The Pentagon has released footage of what it says is a Russian aircraft conducting an unsafe intercept of a US Air Force surveillance drone in international airspace over the Black Sea. Photo / AP
Released by the Pentagon, the drone’s own video captures the Russian aircraft apparently spraying the drone with fuel, then deliberately colliding with it. The incident matches similar aggressive displays by the Russian air force in the region, the Pentagon claimed.
But beyond such acts of brinkmanship connected to the war in Ukraine, the Black Sea confrontation highlights just how easily these military interactions might lead to war breaking out “accidentally”.

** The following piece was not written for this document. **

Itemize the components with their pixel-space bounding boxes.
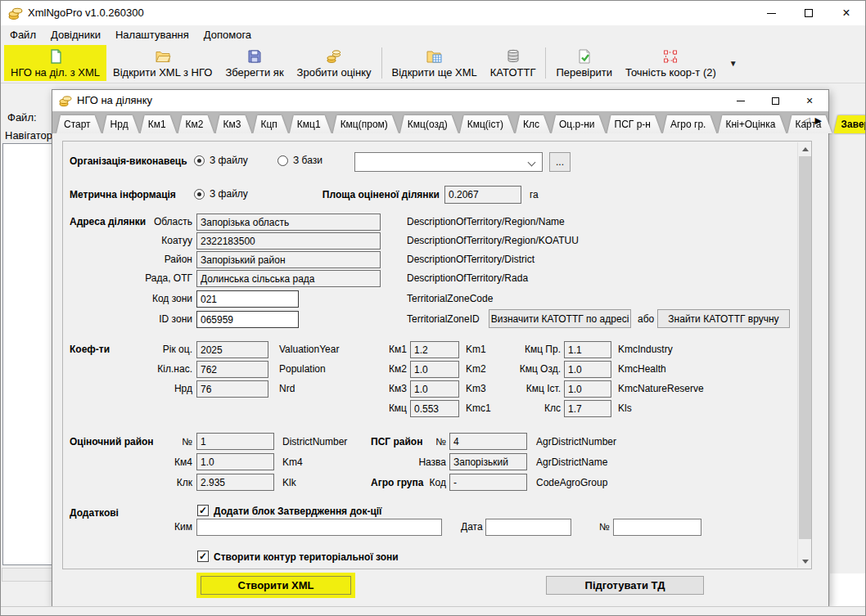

We are seeing these close encounters of the military, naval and aviation kind increasingly often, too. In 2021, it was reported Russian aircraft and two coastguard ships shadowed a British warship near Crimea.
And last year, Australia’s defence ministry said a Chinese fighter jet harassed one of its military aircraft in international airspace over the South China Sea. The risk of these dangerous “games” triggering something more serious is clear – but there are few rules or regulations preventing them.
Reckless behaviour
All militaries must comply with basic international law on questions of safety, but there are large exemptions and separate arrangements that fill the gaps.
Historically, the US and Soviet Union led the way in creating some rules to control incidents on and over the high seas during the Cold War. The basic rule was that both sides should avoid risky manoeuvres and “remain well clear to avoid risk of collision”.
To reduce the risk of collisions, craft in close proximity should be able to communicate and, where possible, be visible. They should not simulate attacks on each other.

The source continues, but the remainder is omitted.